For convenience, SapphirePostprocessingClient combines both short-term and long-term forecast clients into a single interface. It also provides skill metric methods.

from sapphire_api_client import SapphirePostprocessingClient

client = SapphirePostprocessingClient()

# All short-term, long-term, and skill metric methods are available
forecasts = client.read_short_term_forecasts(horizon="pentad", code="12345")
long_forecasts = client.read_long_term_forecasts(horizon_type="month", code="15013")
metrics = client.read_skill_metrics(horizon="pentad", code="12345")

Client Architecture

SapphireAPIClient (base)                    # HTTP methods, retry logic, batching
├── SapphirePreprocessingClient             # Runoff, hydrograph, meteo, snow
└── SapphirePostprocessingBase              # Skill metrics (shared)
    ├── SapphireShortTermForecastClient     # Short-term forecasts + LR forecasts
    ├── SapphireLongTermForecastClient      # Long-term forecasts (quantile predictions)
    └── SapphirePostprocessingClient        # Facade combining both forecast families

Use the focused clients (SapphireShortTermForecastClient, SapphireLongTermForecastClient) when you only need one forecast family.

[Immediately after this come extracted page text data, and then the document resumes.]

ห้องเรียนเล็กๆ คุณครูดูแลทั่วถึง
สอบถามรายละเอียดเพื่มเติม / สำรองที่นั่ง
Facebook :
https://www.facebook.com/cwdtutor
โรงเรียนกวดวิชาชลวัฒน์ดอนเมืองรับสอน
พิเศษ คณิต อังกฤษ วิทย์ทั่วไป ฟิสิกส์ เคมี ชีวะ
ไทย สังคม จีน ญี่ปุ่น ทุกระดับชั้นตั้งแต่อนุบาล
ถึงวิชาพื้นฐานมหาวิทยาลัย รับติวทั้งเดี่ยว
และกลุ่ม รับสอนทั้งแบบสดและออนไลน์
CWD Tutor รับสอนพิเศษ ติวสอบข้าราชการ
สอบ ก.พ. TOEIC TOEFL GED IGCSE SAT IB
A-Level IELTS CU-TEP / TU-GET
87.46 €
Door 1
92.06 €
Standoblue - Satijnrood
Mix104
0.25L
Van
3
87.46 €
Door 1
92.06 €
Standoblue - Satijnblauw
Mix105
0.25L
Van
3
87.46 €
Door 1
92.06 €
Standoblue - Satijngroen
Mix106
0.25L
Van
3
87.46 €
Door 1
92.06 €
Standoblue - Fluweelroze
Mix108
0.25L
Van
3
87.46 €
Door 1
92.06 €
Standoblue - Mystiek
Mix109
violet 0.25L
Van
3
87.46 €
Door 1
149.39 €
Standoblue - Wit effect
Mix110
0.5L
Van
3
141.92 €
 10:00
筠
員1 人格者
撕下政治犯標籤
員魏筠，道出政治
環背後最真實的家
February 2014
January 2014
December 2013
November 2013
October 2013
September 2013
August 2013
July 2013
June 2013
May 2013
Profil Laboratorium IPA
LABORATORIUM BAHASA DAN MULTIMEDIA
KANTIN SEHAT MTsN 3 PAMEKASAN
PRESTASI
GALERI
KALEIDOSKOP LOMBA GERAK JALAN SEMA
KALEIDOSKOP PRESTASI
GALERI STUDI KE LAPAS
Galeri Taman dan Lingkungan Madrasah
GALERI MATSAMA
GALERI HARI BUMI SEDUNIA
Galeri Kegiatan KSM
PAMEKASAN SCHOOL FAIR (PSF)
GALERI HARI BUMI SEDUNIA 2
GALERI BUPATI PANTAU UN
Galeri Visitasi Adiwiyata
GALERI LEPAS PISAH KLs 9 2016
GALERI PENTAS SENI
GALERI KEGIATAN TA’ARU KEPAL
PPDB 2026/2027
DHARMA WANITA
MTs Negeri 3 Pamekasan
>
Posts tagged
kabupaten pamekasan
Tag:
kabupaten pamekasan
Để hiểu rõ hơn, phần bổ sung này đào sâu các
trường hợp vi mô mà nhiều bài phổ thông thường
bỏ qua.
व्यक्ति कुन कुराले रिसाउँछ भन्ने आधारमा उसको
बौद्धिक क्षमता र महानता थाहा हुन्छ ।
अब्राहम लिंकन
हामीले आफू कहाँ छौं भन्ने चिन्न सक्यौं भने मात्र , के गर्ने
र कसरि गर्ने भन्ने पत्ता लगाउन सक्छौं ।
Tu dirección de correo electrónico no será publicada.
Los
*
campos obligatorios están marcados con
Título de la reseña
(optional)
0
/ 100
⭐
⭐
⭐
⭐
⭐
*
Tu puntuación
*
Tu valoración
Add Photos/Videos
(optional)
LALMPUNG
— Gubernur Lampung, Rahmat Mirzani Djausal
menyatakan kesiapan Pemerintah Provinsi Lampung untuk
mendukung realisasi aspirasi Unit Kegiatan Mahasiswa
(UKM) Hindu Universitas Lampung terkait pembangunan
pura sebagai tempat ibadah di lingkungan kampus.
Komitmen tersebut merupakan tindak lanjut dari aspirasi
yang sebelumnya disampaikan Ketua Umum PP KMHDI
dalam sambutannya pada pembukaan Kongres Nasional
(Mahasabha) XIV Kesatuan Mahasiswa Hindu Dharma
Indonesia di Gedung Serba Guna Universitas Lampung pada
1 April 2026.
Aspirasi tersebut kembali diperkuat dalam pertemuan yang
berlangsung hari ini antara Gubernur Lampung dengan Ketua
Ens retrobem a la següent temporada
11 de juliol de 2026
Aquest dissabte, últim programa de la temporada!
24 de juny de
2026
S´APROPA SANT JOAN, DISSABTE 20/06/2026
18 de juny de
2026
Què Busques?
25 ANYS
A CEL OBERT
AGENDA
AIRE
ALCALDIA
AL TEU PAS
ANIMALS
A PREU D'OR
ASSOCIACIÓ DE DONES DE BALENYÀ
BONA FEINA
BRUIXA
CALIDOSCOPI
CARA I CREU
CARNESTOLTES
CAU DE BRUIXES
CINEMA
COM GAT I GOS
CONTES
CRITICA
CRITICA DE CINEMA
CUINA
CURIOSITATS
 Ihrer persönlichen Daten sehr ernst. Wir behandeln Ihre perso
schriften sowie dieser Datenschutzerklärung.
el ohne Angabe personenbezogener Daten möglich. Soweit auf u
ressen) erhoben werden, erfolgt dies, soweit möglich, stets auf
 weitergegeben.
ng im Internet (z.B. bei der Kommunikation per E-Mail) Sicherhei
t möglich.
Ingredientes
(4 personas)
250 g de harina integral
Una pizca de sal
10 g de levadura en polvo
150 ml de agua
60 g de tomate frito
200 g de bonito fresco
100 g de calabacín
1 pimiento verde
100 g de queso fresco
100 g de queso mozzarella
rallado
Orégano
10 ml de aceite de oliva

Use SapphirePostprocessingClient when you need access to both.

Features

  • Automatic retry with exponential backoff on transient failures
  • Batch posting for large datasets
  • Input validation with clear error messages
  • Strict error handling (fails fast on persistent errors)
  • Type-safe record preparation from pandas DataFrames
  • Support for all SAPPHIRE data types:
    • Runoff (daily time series)
    • Hydrograph (statistical summaries)
    • Meteorological data (temperature, precipitation)
    • Snow data (height, SWE, runoff)
    • Short-term forecasts with confidence bounds (day, pentad, decade, month, season, year)
    • Long-term forecasts with quantile predictions (month, quarter, season)
    • Linear regression forecasts
    • Skill metrics (MAE, RMSE, NSE, KGE, bias, R2, PBIAS)

Configuration

The client can be configured with:

  • base_url: API base URL (default: http://localhost:8000)
  • auth_token: Optional Bearer token for authentication
  • max_retries: Maximum retry attempts (default: 3)
  • batch_size: Records per batch for bulk writes (default: 1000)

Authentication

The client supports Bearer token authentication for controlled access.

Security best practice: Store tokens in environment variables, never hardcode them.

import os

# Load token from environment variable
auth_token = os.environ.get("SAPPHIRE_API_TOKEN")

# Hydromet with full read/write access
client = SapphirePreprocessingClient(
    base_url="https://api.hydromet.example.org",
    auth_token=auth_token,
)

# Check if client is authenticated
if client.is_authenticated:
    print("Using authenticated access")

Access levels (configured server-side):

  • Hydromet operators: Full read/write access to all data
  • External organizations: Read-only access to forecasts for specific sites/horizons

The server-side auth service controls which resources each token can access.

Error Handling

The client raises SapphireAPIError on failures:

from sapphire_api_client import SapphireAPIError

try:
    client.write_runoff(records)
except SapphireAPIError as e:
    print(f"API error: {e}")
    # Handle failure - the operation should be retried or investigated

Contributing

git clone https://github.com/hydrosolutions/sapphire-api-client.git
cd sapphire-api-client
uv venv
source .venv/bin/activate
uv pip install -e ".[dev]"

Run tests:

uv run pytest

License

MIT License. See the LICENSE file for details.